In March I showed you a photo of MPX (MOTHER's Pickup eXperiment) just as we'd crossed over the Oregon border. I wanted you to see the aerocap in its full glory, so I cropped out the punch line: MPX had been towing an automobile factory, all the way from Maryland.
Okay, that's a slight exaggeration. It wasn't a complete factory...but it was all the molds and fixtures and tools to make a Lotus 11 replica (called Kokopelli if you're googling), and it was lashed to a twin axle car trailer and it was right up there at the rated towing capacity of this compact pickup, 3500 pounds. Plus I had plenty of cargo on board the truck itself (likely approaching the rated cargo capacity of 1640 pounds if you include the weight of Yours Truly in the front seat).
I had two reasons for subjecting myself (and MPX) to the ordeal of a coast-to-coast trip with its maximum payload. The first, of course, is I needed to get all that equipment from its home to my home, and there was a continent in the way. The second is I wanted to do some real world testing with the standard hundred-horse engine in a variety of conditions, doing real truck stuff—the sort of work that makes people buy a pickup instead of a car.
Well I'll tell you, by the time I'd driven crossed the Appalachian Mountains, I'd decided that a hundred horsepower was the practical minimum with a load like this, and I hadn't even left Maryland yet. Most of my transcontinental trip was in fifth gear, but I saw a lot of fourth while approaching the Continental Divide, and no small amount of third gear in the steep stuff. And at one point, in some extremely steep stuff, I was creeping along in second, in the extreme right lane with the other professional truckers.
So don't I wish I owned a bigger truck with a bigger engine? Actually, I don't. I've had one comparably laden truck-and-trailer trip before, and that was back in '85. A long heavy haul every 30 years does not justify owning a specialized heavy hauler. If I hadn't been doing this MPX project, I might have rented a truck one-way, or found somebody who was driving a big pickup cross country and hired him or her to hook my trailer on the back. Mind you, if you haul loads like this often, it will probably be worth your while to have a big powerful pickup to haul it with, but if it's annually or less, you're probably better off renting a bigger truck for those occasional big loads, hiring somebody else to haul them, or accept that a little truck that's as good as a big truck 99 percent of the time is going to be in the slow lane for the 1 percent of the time that you're working at its limit.
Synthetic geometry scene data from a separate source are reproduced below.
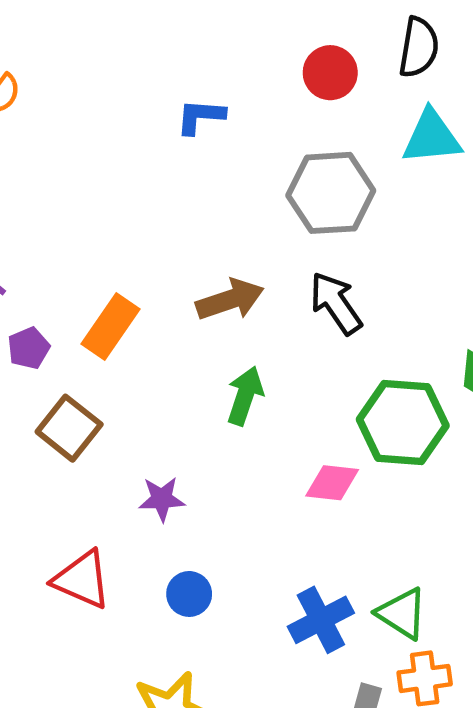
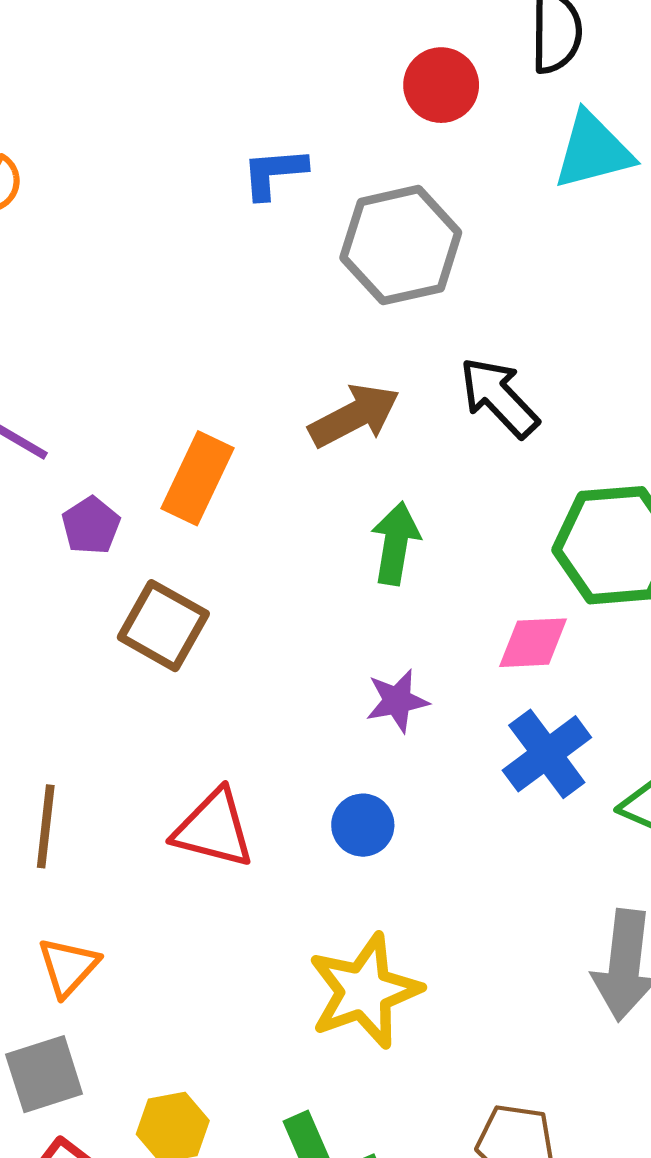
gray hexagon: (331, 193) -> (401, 245), moved
purple star: (162, 499) -> (397, 701), moved
blue cross: (321, 620) -> (547, 754), moved

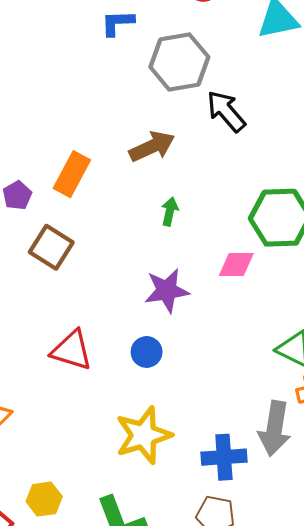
black arrow: (499, 397) -> (226, 111), moved
green arrow: (396, 543) -> (170, 211), size x0.7
purple star: (397, 701) -> (167, 290), size x1.4
blue cross: (547, 754) -> (224, 457), moved, turned 30

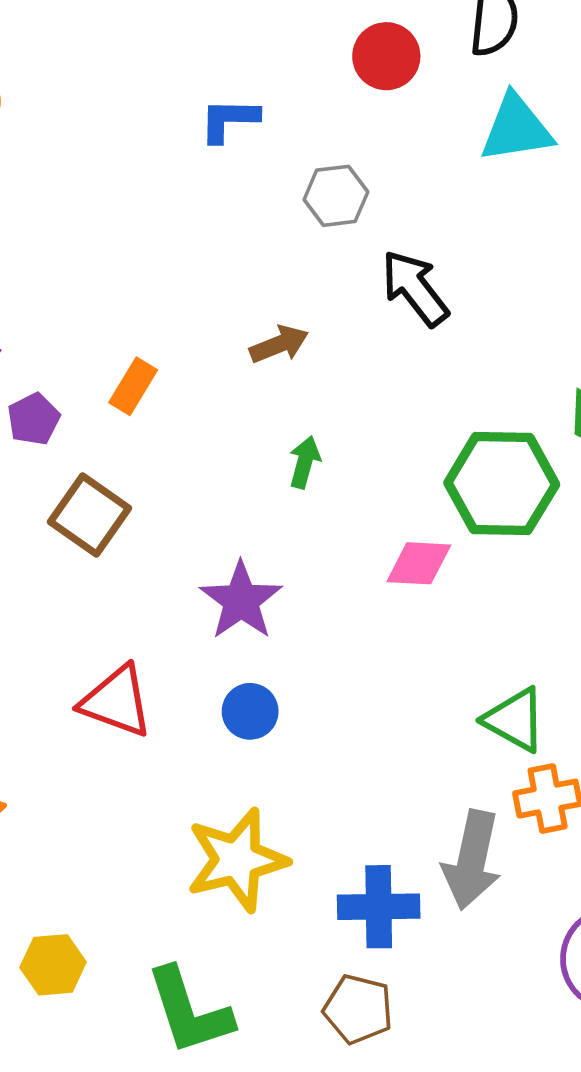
gray hexagon: (179, 62) -> (336, 196), size x0.6
brown arrow: (152, 146) -> (279, 344), size x0.7
orange rectangle: (72, 174) -> (133, 386), size x0.7
purple star: (167, 290) -> (241, 601), moved, turned -30

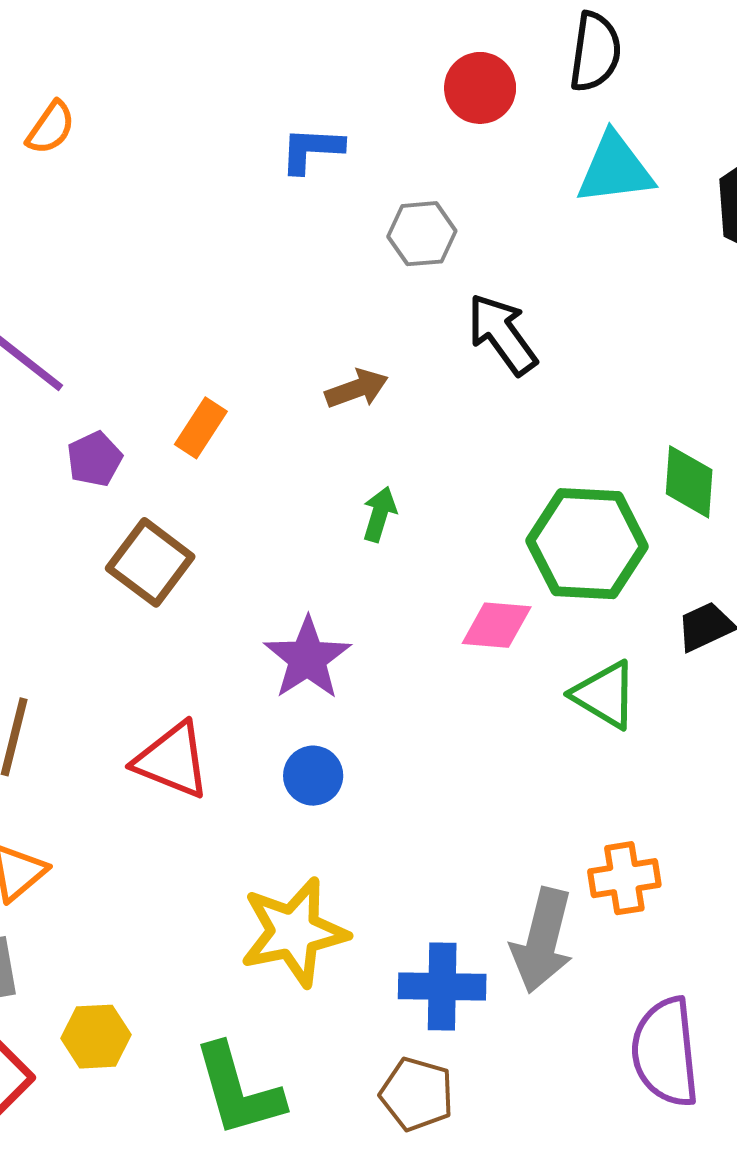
green triangle: (515, 720) -> (605, 695), moved

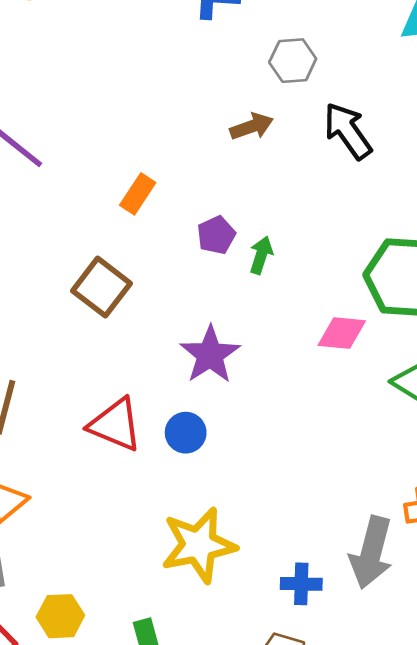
brown arrow: (357, 389) -> (252, 126), moved
purple pentagon: (95, 459) -> (216, 235), moved
blue circle: (313, 776) -> (186, 433), moved
blue cross: (442, 987) -> (301, 584), size x0.7

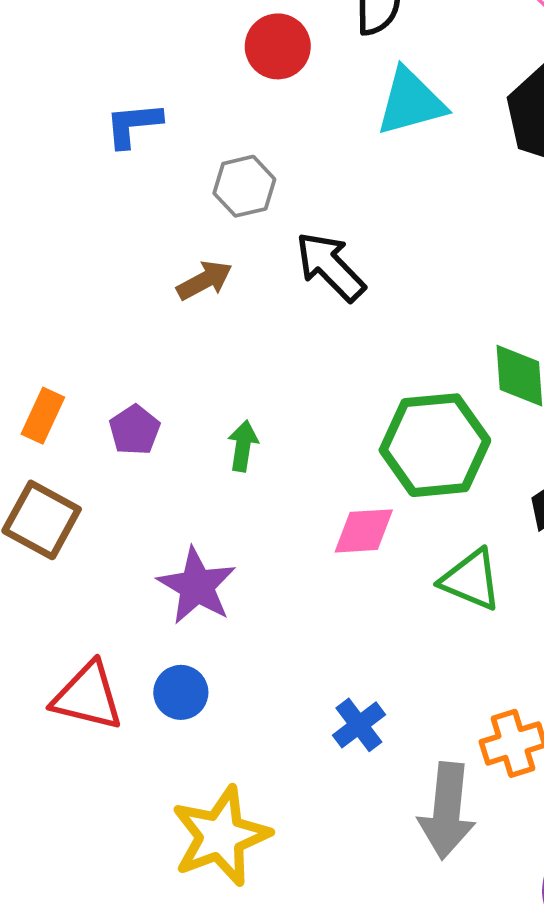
orange rectangle: (138, 194) -> (43, 416), moved
purple pentagon: (216, 235) -> (135, 430), moved
blue cross: (301, 584) -> (359, 725), moved, turned -30

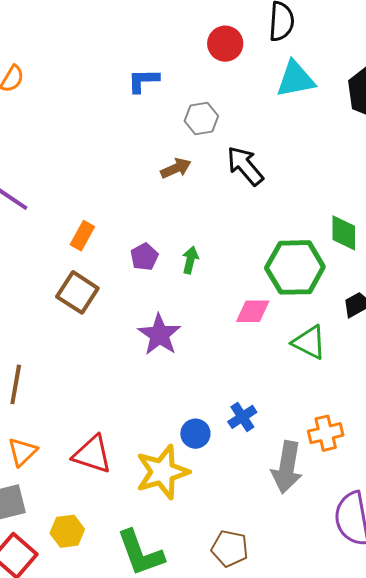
purple pentagon: (135, 430) -> (144, 257), moved
blue circle: (181, 692) -> (195, 434), moved
red triangle: (88, 696) -> (92, 454), moved

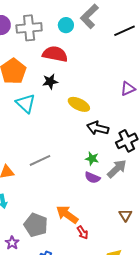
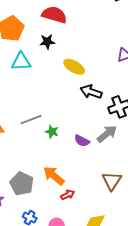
cyan triangle: (26, 103) -> (21, 62), turned -50
green star: (92, 159) -> (52, 132), moved
brown triangle: (125, 215) -> (112, 181), size x1.5
red arrow: (83, 232) -> (68, 195), turned -88

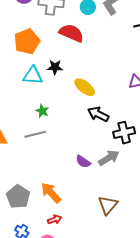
black star: (47, 42) -> (55, 67), moved
green star: (52, 132) -> (42, 111), moved
red arrow: (68, 195) -> (55, 219), moved

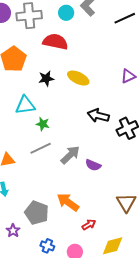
cyan triangle: (33, 75) -> (25, 105), moved
yellow ellipse: (85, 87) -> (78, 78), moved
gray arrow: (109, 158) -> (70, 155), moved
red arrow: (55, 219) -> (89, 225), moved

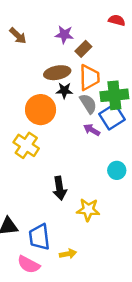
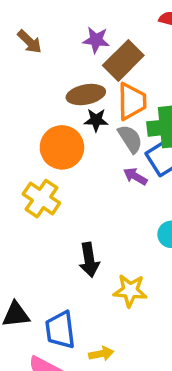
brown rectangle: (83, 49) -> (123, 60), size x1.6

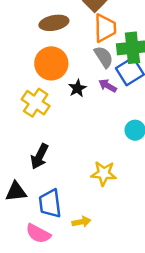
brown ellipse: (86, 95) -> (54, 23), moved
black star: (96, 120) -> (77, 88), moved, turned -30
black arrow: (89, 260) -> (40, 156), moved, turned 35

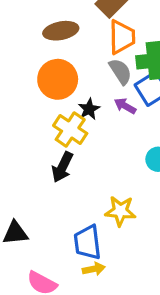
yellow cross: (36, 103) -> (70, 129), moved
black arrow: (40, 156) -> (62, 167), moved
blue trapezoid: (50, 203) -> (87, 242), moved

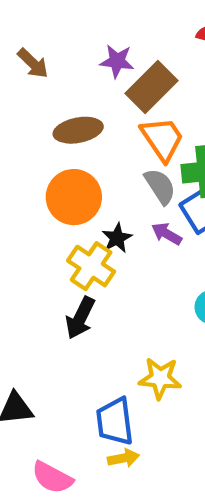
orange trapezoid: (122, 37) -> (162, 139), turned -33

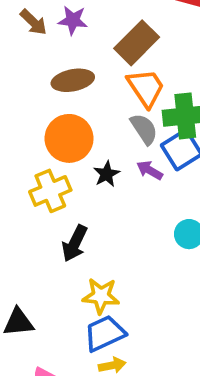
purple star: (117, 61) -> (73, 20), moved
yellow cross: (91, 266) -> (50, 191), moved, turned 33
yellow star: (160, 378) -> (101, 296), moved
blue trapezoid: (115, 421) -> (105, 333), turned 72

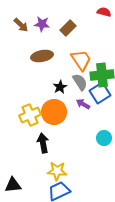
brown rectangle: (137, 43) -> (68, 28), moved, size x0.7
orange circle: (69, 138) -> (54, 112), moved
black star: (107, 174) -> (60, 87), moved
black arrow: (75, 243) -> (43, 143), turned 144

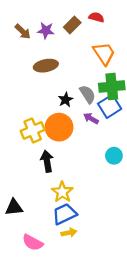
red semicircle: (104, 12) -> (96, 17), moved
brown rectangle: (68, 28) -> (72, 25), moved
orange trapezoid: (81, 60) -> (104, 54), moved
yellow star: (57, 171) -> (62, 192), turned 30

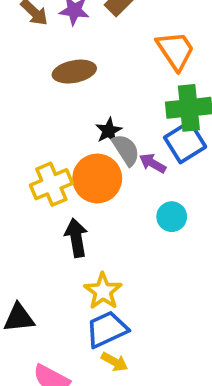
gray semicircle: (88, 94) -> (126, 150), moved
cyan circle: (114, 156) -> (172, 217), moved
yellow arrow: (69, 233) -> (114, 362), turned 40

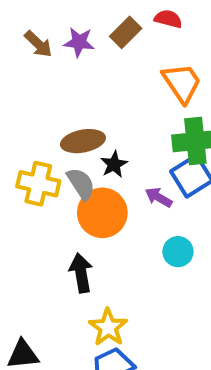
brown ellipse: (74, 72) -> (83, 141), moved
gray semicircle: (126, 150) -> (81, 184), moved
yellow cross: (51, 184) -> (38, 184), moved, turned 36

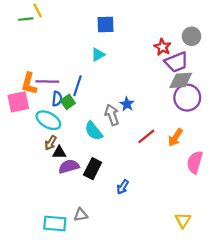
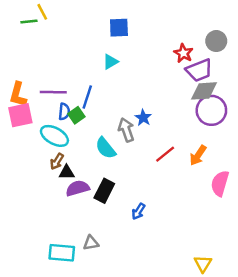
orange L-shape: (29, 84) -> (18, 95), moved
yellow triangle: (183, 220) -> (203, 264), moved

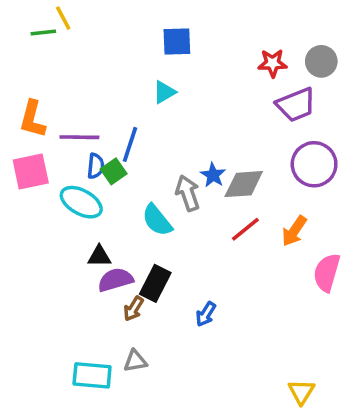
red star: (183, 53) -> (273, 63), moved, turned -30
gray diamond: (204, 91) -> (244, 184), moved
orange L-shape: (18, 95) -> (32, 119), moved
brown arrow: (57, 161) -> (134, 309), moved

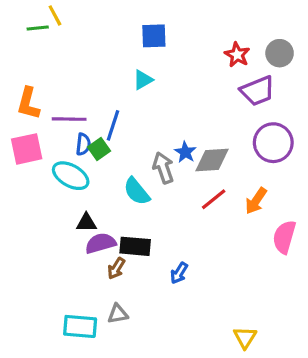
red star: (273, 63) -> (237, 55), turned 30
black rectangle: (155, 283) -> (135, 246), turned 68
yellow triangle: (301, 392) -> (245, 337), moved

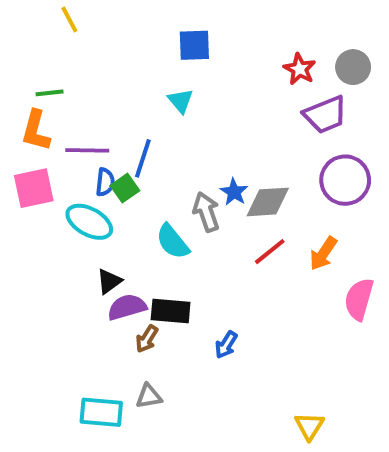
green line: (38, 28) -> (50, 93), moved
cyan triangle: (143, 80) -> (180, 101), turned -40
black triangle: (86, 223) -> (109, 281), turned -35

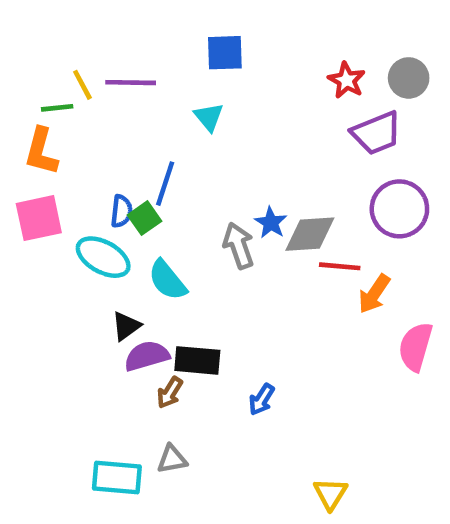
yellow line: (69, 19) -> (82, 85), moved
purple line: (87, 150) -> (131, 83), moved
cyan semicircle: (173, 242) -> (167, 280), moved
red line: (270, 252) -> (340, 266), moved, turned 44
yellow triangle: (309, 426) -> (331, 494), moved

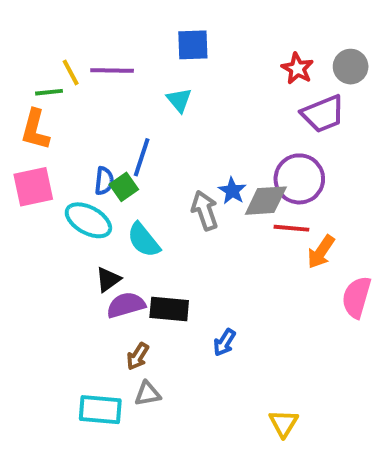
purple circle: (399, 209) -> (299, 179), moved
brown arrow: (170, 393) -> (138, 356), moved

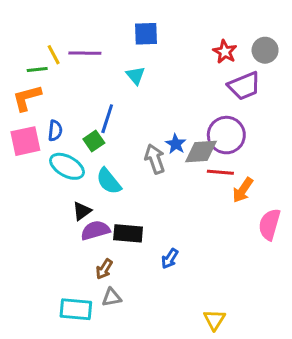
orange L-shape: (35, 130) -> (27, 98), turned 60
blue semicircle: (104, 181) -> (55, 131), moved

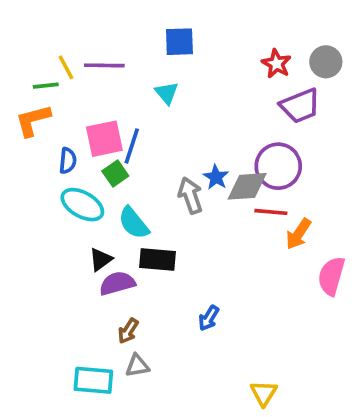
pink square: (25, 141) -> (104, 139), moved
black rectangle: (128, 233) -> (157, 260), moved

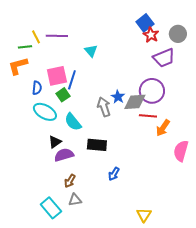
blue square: (179, 42) -> (145, 23), moved, turned -36
black rectangle: (157, 260) -> (97, 145), moved
cyan rectangle: (93, 380) -> (51, 208), turned 45

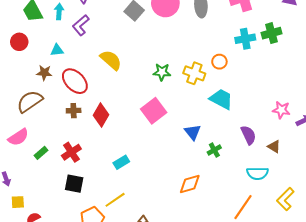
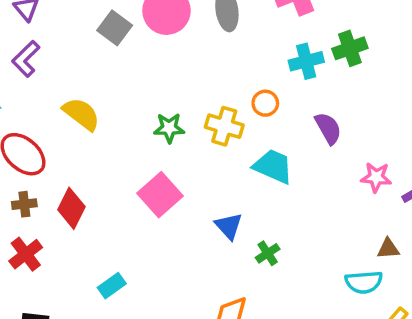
purple semicircle: (248, 135) -> (328, 128), moved
brown triangle: (274, 147) -> (388, 249), moved, turned -32
red cross: (71, 152) -> (26, 254), moved
cyan semicircle: (257, 173) -> (364, 282), moved

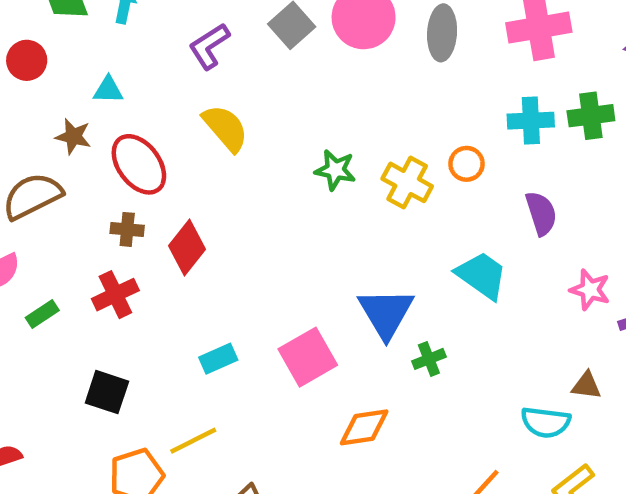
purple L-shape: (26, 59) -> (209, 46), moved
cyan trapezoid: (273, 166) -> (482, 275), moved
pink square: (160, 195) -> (308, 357), moved
blue triangle: (229, 226) -> (386, 313), size x1.5

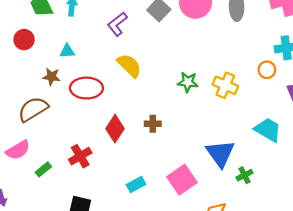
red ellipse: (139, 164) -> (86, 88), turned -48
orange circle: (467, 164) -> (267, 70), moved
brown cross: (127, 229) -> (153, 124), moved

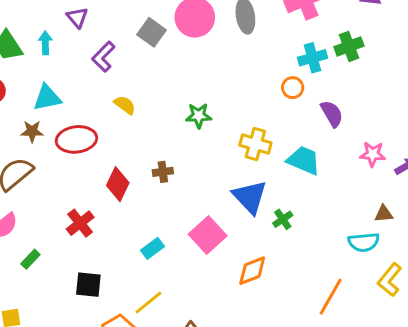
cyan triangle: (67, 51) -> (47, 98), size x1.5
yellow semicircle: (129, 65) -> (125, 105), size x0.7
yellow cross: (225, 85) -> (255, 144), moved
green rectangle: (43, 169) -> (30, 259), moved

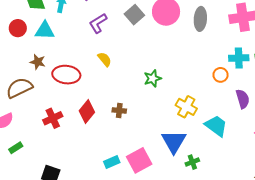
cyan triangle: (47, 98) -> (45, 31), moved
green star: (199, 116) -> (153, 78), turned -30
red cross: (80, 223) -> (53, 118), moved
cyan rectangle: (153, 248) -> (112, 162), moved

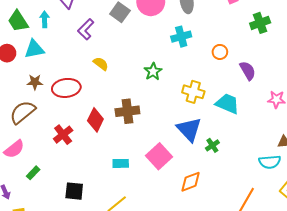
cyan cross: (239, 58) -> (181, 37), moved
brown cross: (119, 110) -> (127, 111), size x1.6
cyan rectangle: (112, 162) -> (121, 163), moved, turned 35

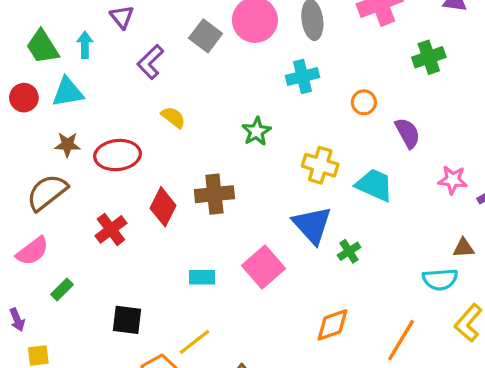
orange diamond: (191, 182) -> (332, 325), moved

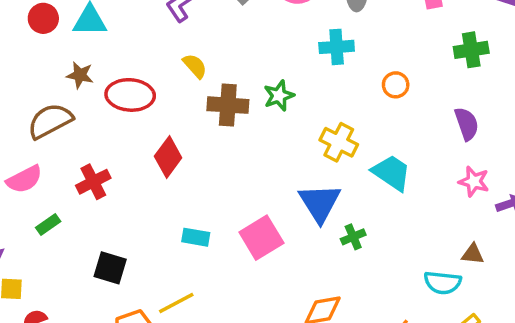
purple semicircle: (408, 133) -> (467, 124), moved
brown cross: (214, 194) -> (228, 105), moved
red cross: (111, 229) -> (93, 182), moved

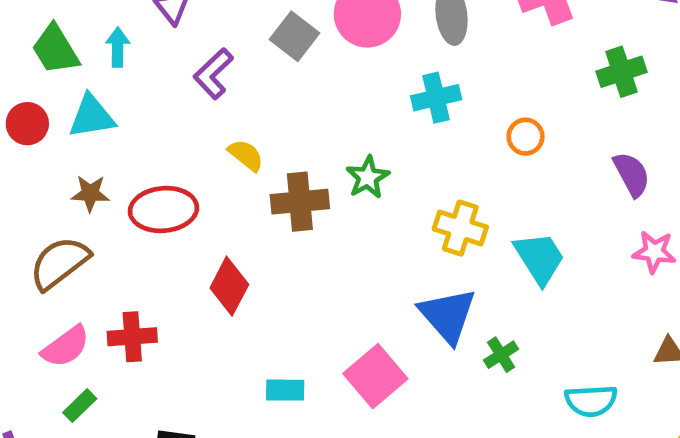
cyan trapezoid: (392, 173) -> (539, 258), turned 33
pink semicircle: (24, 179) -> (66, 347), moved
red cross: (93, 182) -> (132, 337), turned 32
cyan semicircle: (443, 283) -> (591, 401), moved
There is one piece of modern technology that is essential if you're going to pull big loads with a small vehicle—don't forget that after you chug up that hill like The Little Engine That Could (“I think I can, I think I can...”) you're going to come down the other side, and that means the brakes on your trailer need to be up to the job. You need electric brakes (like the trailer in the photo has), or hydraulic brakes (some trailers have brake master cylinders built into the hitch), but don't expect your mini pickup to stop your maxi trailer by itself, 'cause it won't.